Civil rights leader Rev. Al Sharpton has joined the chorus of prominent voices opposing talk radio host Rush Limbaugh's bid to buy the St. Louis Rams.
"I was disturbed to learn that there is a potential bid by Rush Limbaugh to buy the St. Louis Rams and I would like to request a meeting with you to discuss the myriad of reasons as to why he should not be given an opportunity to do so," Sharpton said in a letter (PDF) to NFL Commissioner Roger Goodell.
Sharpton said that Limbaugh has been "divisive and anti-NFL on several occasions."
Limbaugh, who has recently been criticized by progressives for what they see as his "race-baiting" towards President Barack Obama, announced last week his intention to be part of a consortium of bidders who want to buy the St. Louis Rams.
That news was met with opposition from numerous NFL players, as well as the head of the NFL players' union.
In an email to players on Saturday, NFL Players executive director DeMaurice Smith announced the union's opposition to Limbaugh's bid, implying that Limbaugh is divisive and an agent of "discrimination and hatred."
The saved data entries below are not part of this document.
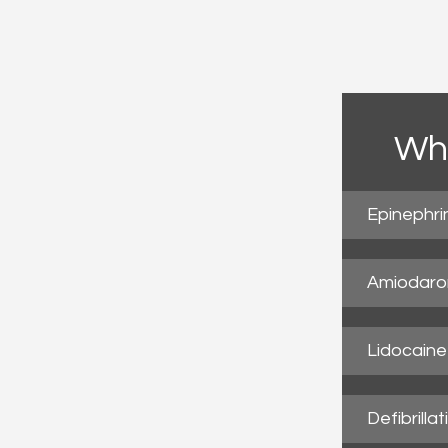
Wha
Epinephri
Amiodaro
Lidocaine
Defibrillat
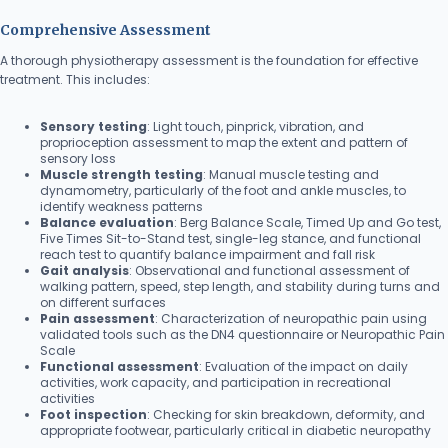
Comprehensive Assessment
A thorough physiotherapy assessment is the foundation for effective
treatment. This includes:
Sensory testing
: Light touch, pinprick, vibration, and
proprioception assessment to map the extent and pattern of
sensory loss
Muscle strength testing
: Manual muscle testing and
dynamometry, particularly of the foot and ankle muscles, to
identify weakness patterns
Balance evaluation
: Berg Balance Scale, Timed Up and Go test,
Five Times Sit-to-Stand test, single-leg stance, and functional
reach test to quantify balance impairment and fall risk
Gait analysis
: Observational and functional assessment of
walking pattern, speed, step length, and stability during turns and
on different surfaces
Pain assessment
: Characterization of neuropathic pain using
validated tools such as the DN4 questionnaire or Neuropathic Pain
Scale
Functional assessment
: Evaluation of the impact on daily
activities, work capacity, and participation in recreational
activities
Foot inspection
: Checking for skin breakdown, deformity, and
appropriate footwear, particularly critical in diabetic neuropathy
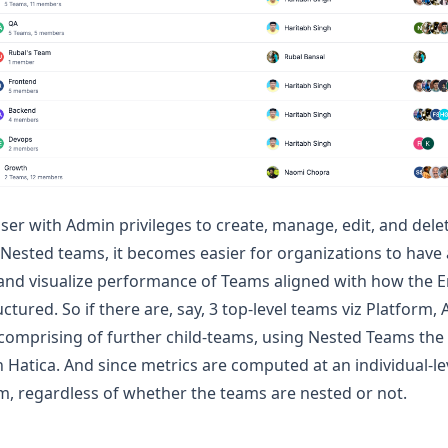
ser with Admin privileges to create, manage, edit, and dele
 Nested teams, it becomes easier for organizations to have 
 and visualize performance of Teams aligned with how the 
uctured. So if there are, say, 3 top-level teams viz Platform
comprising of further child-teams, using Nested Teams the
n Hatica. And since metrics are computed at an individual-le
, regardless of whether the teams are nested or not.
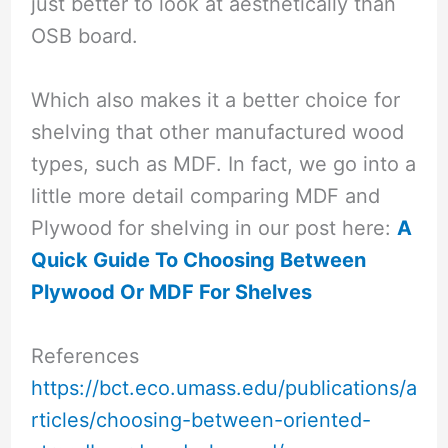
just better to look at aesthetically than
OSB board.
Which also makes it a better choice for
shelving that other manufactured wood
types, such as MDF. In fact, we go into a
little more detail comparing MDF and
Plywood for shelving in our post here:
A
Quick Guide To Choosing Between
Plywood Or MDF For Shelves
References
https://bct.eco.umass.edu/publications/a
rticles/choosing-between-oriented-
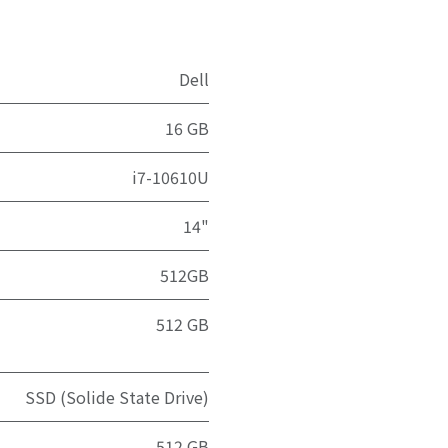
Dell
16 GB
i7-10610U
14"
512GB
512 GB
SSD (Solide State Drive)
512 GB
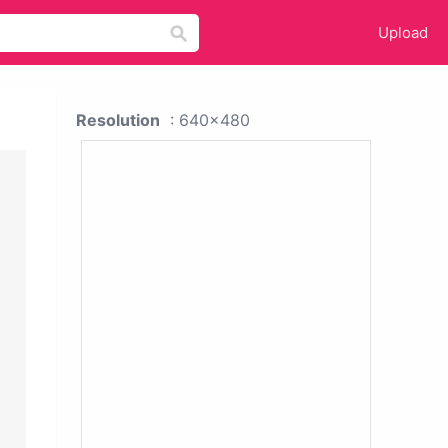
Upload
Resolution
: 640x480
"Sport in America is at its best when it unifies, gives all of us reason to cheer, and when it transcends," Smith wrote. "Our sport does exactly that when it overcomes division and rejects discrimination and hatred."
Several NFL players have said they would not play for the St. Louis Rams if it were owned by Limbaugh.
"All I know is from the last comment I heard, he said in (President) Obama's America, white kids are getting beat up on the bus while black kids are chanting 'right on,'" New York Giants defensive end Mathias Kiwanuka told the New York Daily News. "I mean, I don't want anything to do with a team that he has any part of. He can do whatever he wants, it is a free country. But if it goes through, I can tell you where I am not going to play."
In his letter, Rev. Sharpton referred to several incidents in Limbaugh's past that suggest the radio host may have a racist attitude towards NFL players.
"The NFL all too often looks like a game between the Bloods and the Crips without any weapons," Limbaugh said in 2007.
In 2003, Limbaugh ended his stint as a commentator on ESPN after stating that Philadelphia Eagles quarterback Donovan McNabb wasn't as good a player as the media made him out to be, because "the media has been very desirous that a black quarterback do well."
McNabb led the Eagles to five NFC championship games, and one Super Bowl, between 2001 and 2008.
Limbaugh's bid has met with criticism from political commentators as well.
"NFL owners, it’s up to you," wrote blogger Michael Roston. "If you want a crypto-racist who doesn’t care for women or exercise, doesn’t appear all that concerned about dog-fighting jokes, and compares you to rapists to join you at your round table, Rush Limbaugh is going to make a great addition to your skyboxes in the years ahead."